The famously flamboyant coachbuilder Henri Chapron called the body style of this delightful four-seat convertible, ‘Le Dandy’ and no doubt he was aware of the poet Baudelaire’s expressed opinion that dandyism meant cultivating the idea of beauty, of satisfying one’s passions and of rejecting middle-class values and any egalitarian principles. The result presented here is an exceptionally pretty car, very rare (only some 50 examples of the 175 in all styles were built) and with that indisputably artistic and original character for which the French stylists were famous. The two-tone paintwork is colourful, dynamic and expressive of speed, and inside the blue theme is continued on the steering wheel, instrument panel, seats, carpets and door panels.

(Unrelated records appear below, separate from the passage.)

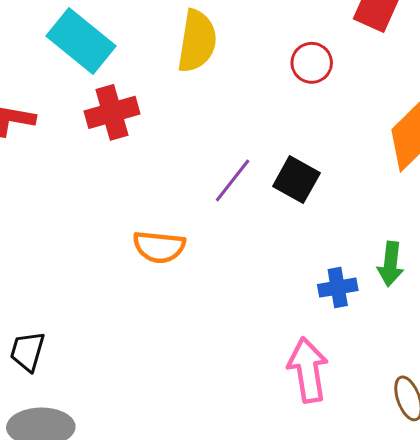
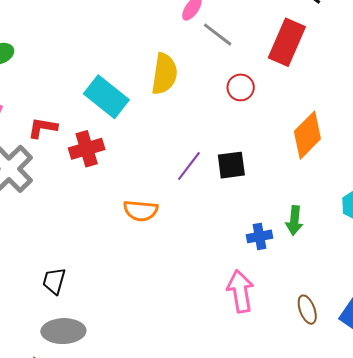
cyan rectangle: (81, 41) -> (106, 97), moved
red cross: (112, 112) -> (87, 149), moved
black square: (296, 180) -> (231, 165), turned -36

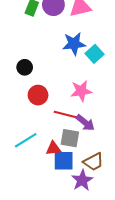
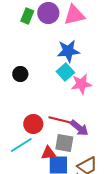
cyan square: (94, 54) -> (65, 72), moved
pink star: (81, 91) -> (81, 84), moved
red circle: (38, 95) -> (33, 124), moved

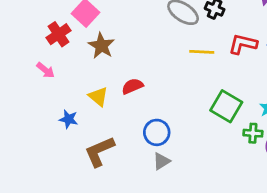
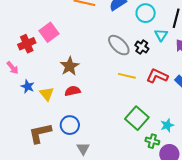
brown star: (101, 46) -> (70, 66), moved
blue star: (69, 119) -> (28, 86), moved
blue circle: (157, 132) -> (70, 125), moved
gray triangle: (161, 161) -> (83, 149), turned -40

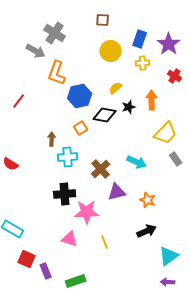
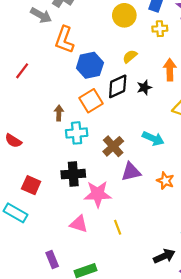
black star: (129, 107) -> (144, 87), moved
black diamond: (105, 115) -> (118, 86), turned -35
orange square: (81, 128) -> (91, 101), size x1.5
black arrow: (147, 231) -> (164, 256), moved
red square: (27, 259) -> (31, 185), moved

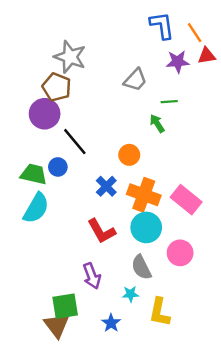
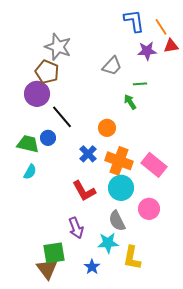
cyan semicircle: (36, 208) -> (30, 172), size x0.6
cyan star: (130, 294) -> (108, 243), size x1.5

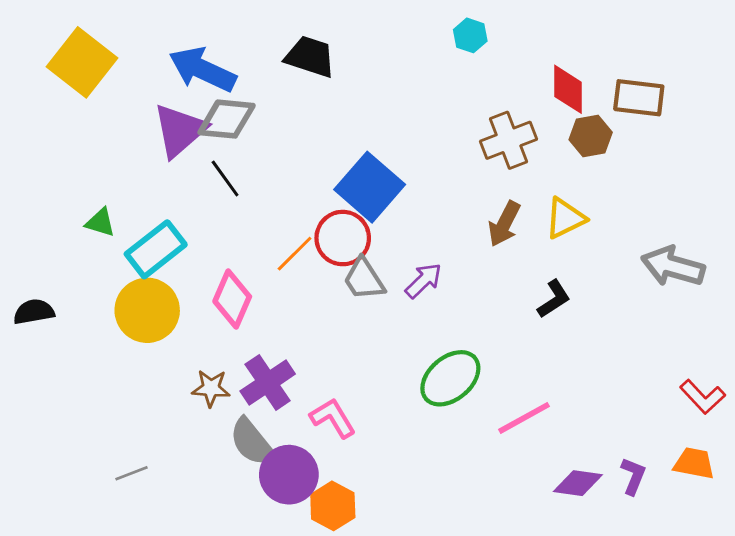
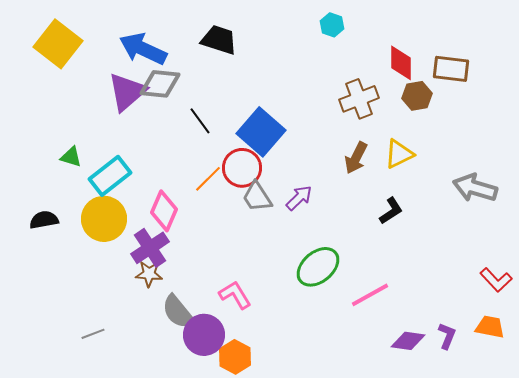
black line: (225, 179) -> (200, 121), moved
black semicircle: (34, 312) -> (44, 220), moved
purple cross: (268, 383) -> (150, 248), moved

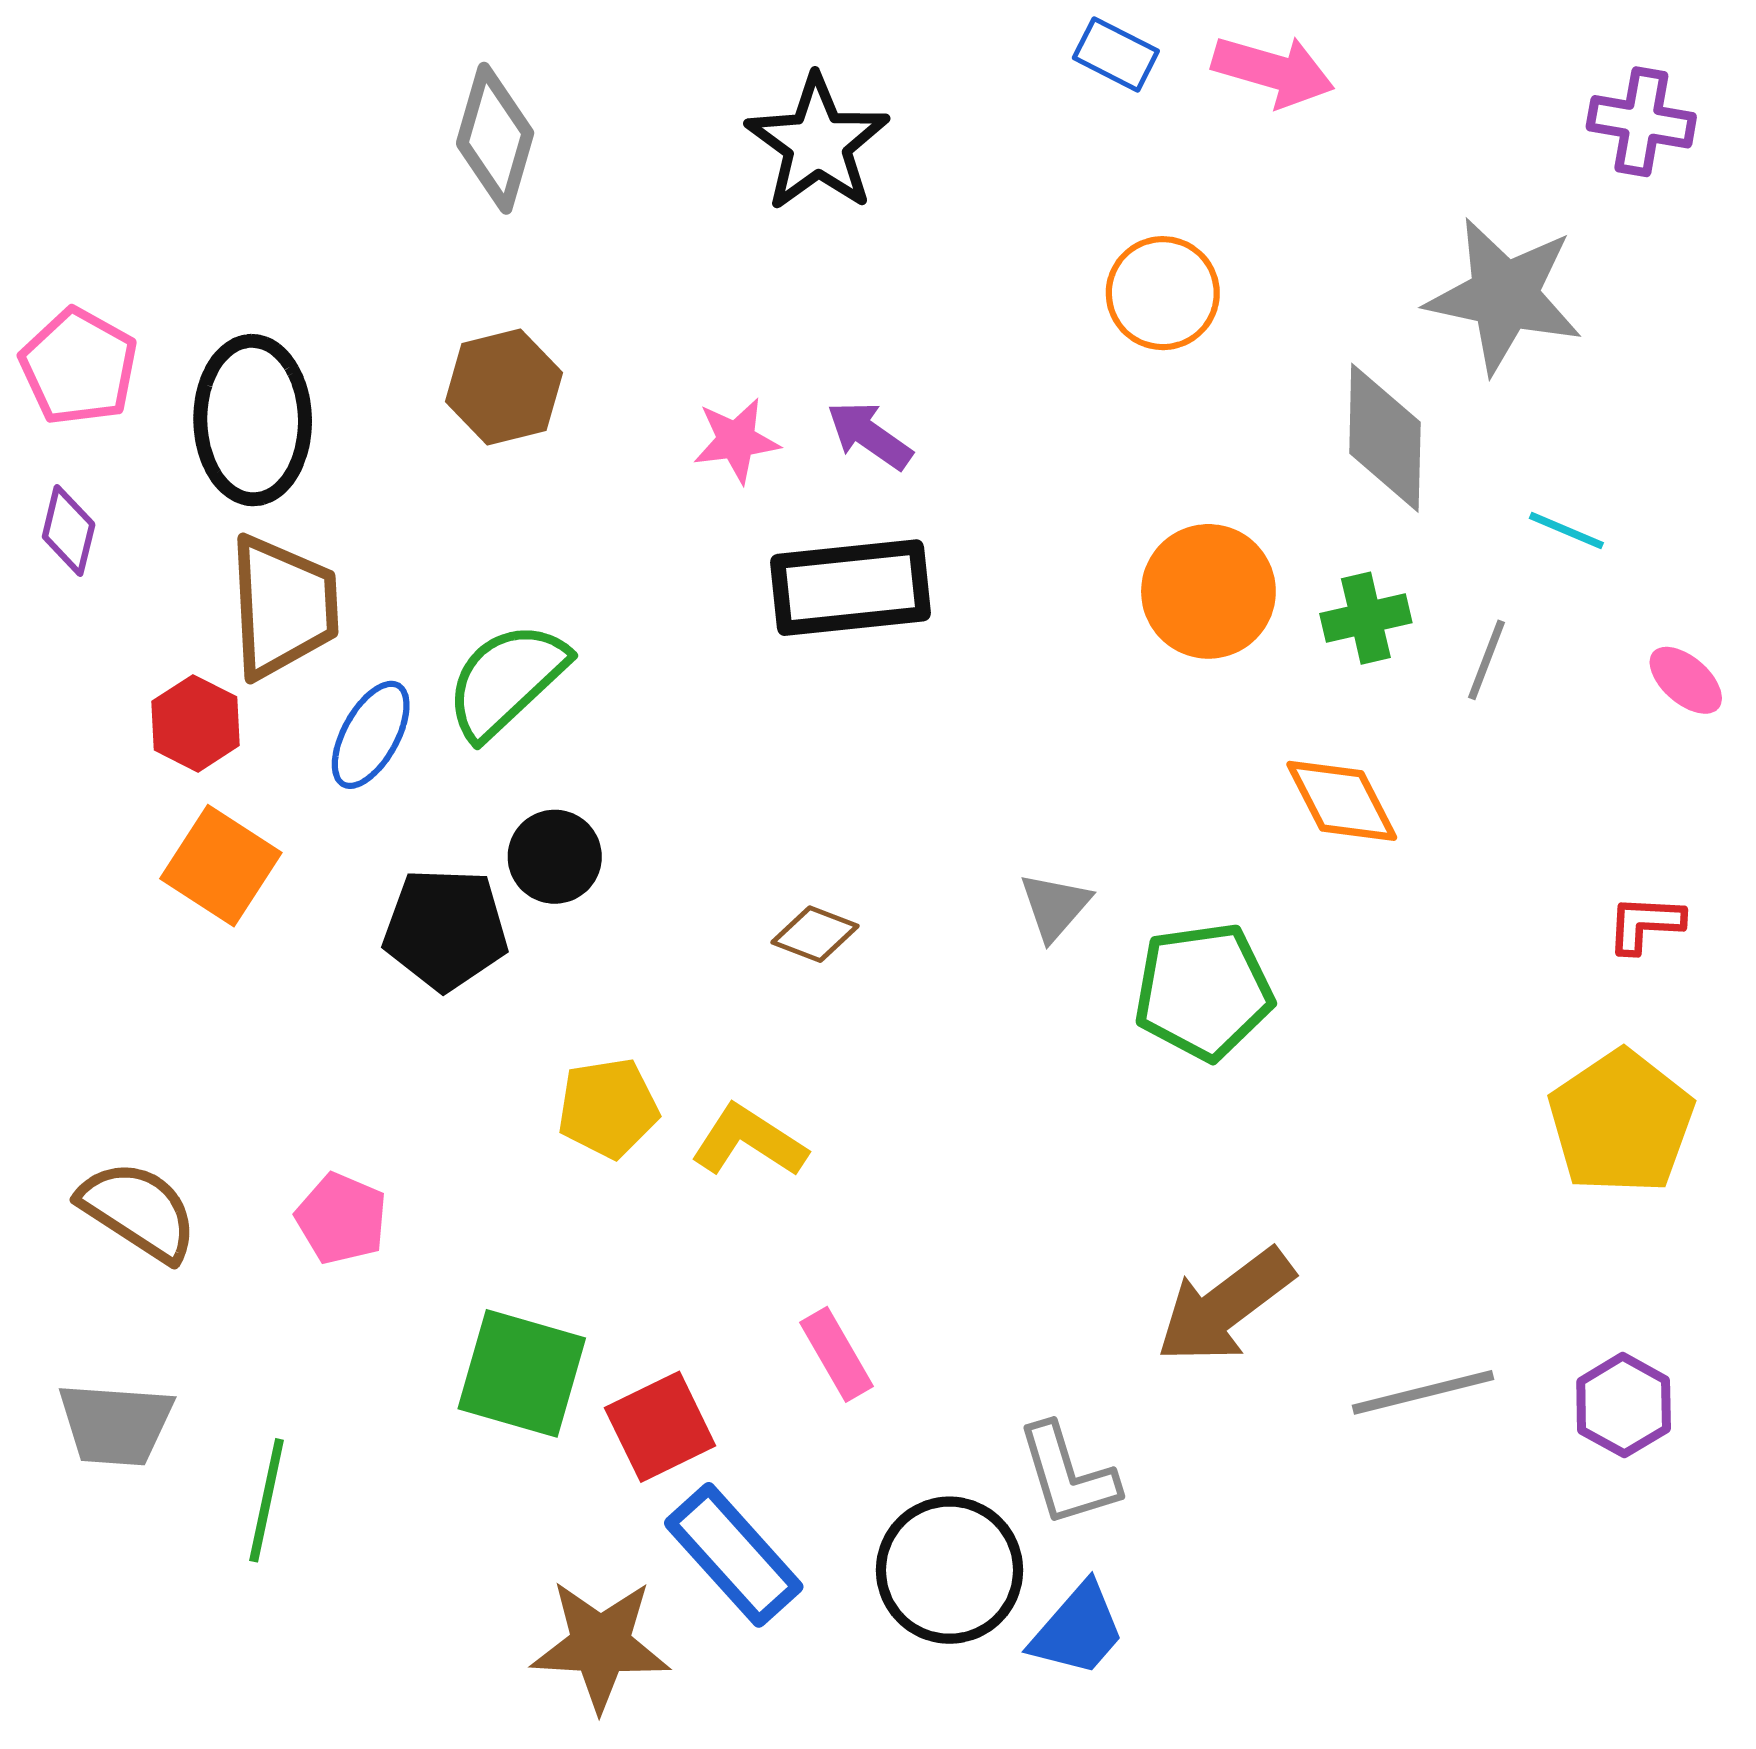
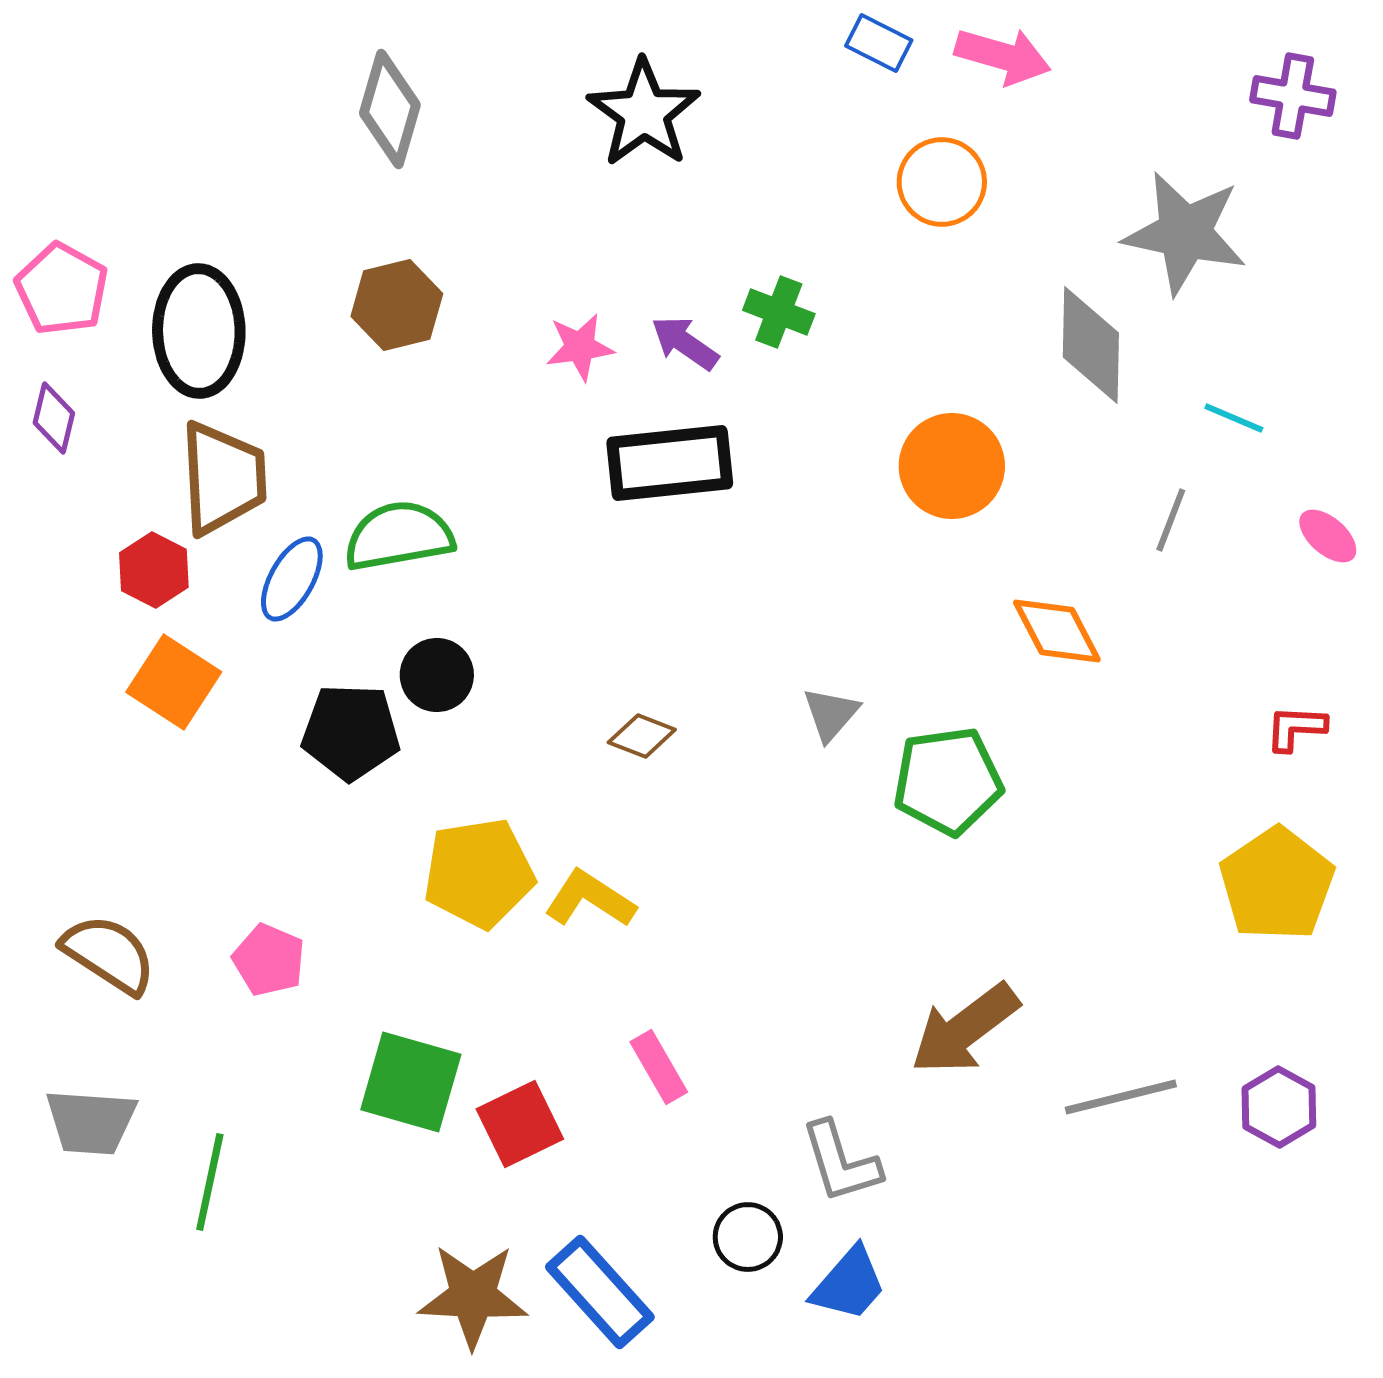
orange circle: (1163, 293) -> (942, 182), moved
green cross: (1366, 618) -> (779, 312), moved, turned 34
green semicircle: (506, 680) -> (399, 536), turned 33
yellow pentagon: (608, 1108) -> (479, 873), size x1.4
blue rectangle: (734, 1555) -> (600, 1292), moved
black circle: (950, 1570) -> (748, 1237), size x0.6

With ‘Le Dandy’, Chaperon created a car that can have several different characters: when there is rain or cold or one does not wish to be seen, it can be fully closed; it can be a ‘coupe de ville’ with an open front section and closed rear for a chauffeur and discreet passenger, or it can be fully open cabriolet. It was, they said, a car so rich in options that it could be enjoyed by a businessman alone or with his mistress of wife and with ample comfort and performance.
The engineering underneath the curves was impressive. Delahaye, founded in 1894, had during the 1930s become famous for its superb 3.5 litre 135 models, sporting cars powered by a lorry six-cylinder engine that also proved to be one of the finest pre-war car engines. After the war came this 175, a larger 4.5 litre six with seven main bearings (instead of four), an alloy block with much improved breathing thanks to its six inlet and six exhaust head ports. Compared with the standard 175, the S model was fitted with the three rather than a single downdraught Solex carburettor and had a raised compression ratio. The semi-monocoque chassis that, with its deep X-shaped cruciform allowed the driveshaft to travel through a hole at the intersection, thus allowing coach builders to create low profile bodywork because the seat rails were so low. The chassis was also reassuringly rigid for coach builders, and the passenger compartment large and rectangular, allowing all kinds of bodywork to be created. Front suspension was the rather unreliable Dubonnet independent system and at the rear was a de Dion axle and leaf springs, but the 175 proved itself tough enough when Jean Trevoux 175 S saloon won the 1951 Monte Carlo Rally.